Your goal: Leave the images out, and otherwise write out each entry exactly.

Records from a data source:

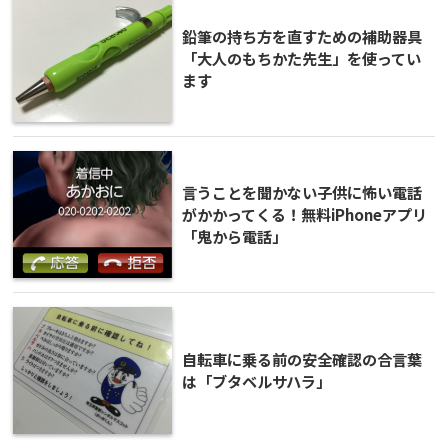
鉛筆の持ち方を直すための補助器具
「大人のもちかた先生」を使ってい
ます
言うことを聞かない子供に怖い電話
がかかってくる！無料iPhoneアプリ
「鬼から電話」
自転車に乗る前の安全確認の合言葉
は「ブタベルサハラ」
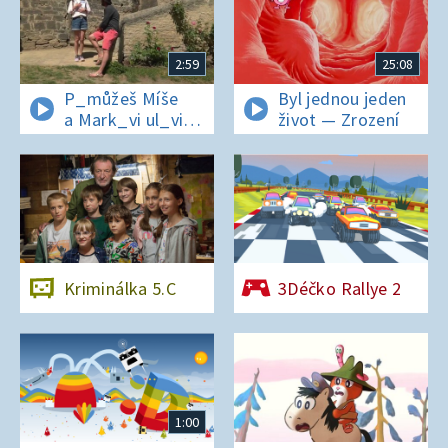
2:59
25:08
P_můžeš Míše
Byl jednou jeden
a Mark_vi ul_vit
život — Zrození
hesl_ na zámku
v Nelahezevsi?
Kriminálka 5.C
3Déčko Rallye 2
1:00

Answer to this problem:
鉛筆の持ち方を直すための補助器具
「大人のもちかた先生」を使ってい
ます
言うことを聞かない子供に怖い電話
がかかってくる！無料iPhoneアプリ
「鬼から電話」
自転車に乗る前の安全確認の合言葉
は「ブタベルサハラ」
2:59
25:08
P_můžeš Míše
Byl jednou jeden
a Mark_vi ul_vit
život — Zrození
hesl_ na zámku
v Nelahezevsi?
Kriminálka 5.C
3Déčko Rallye 2
1:00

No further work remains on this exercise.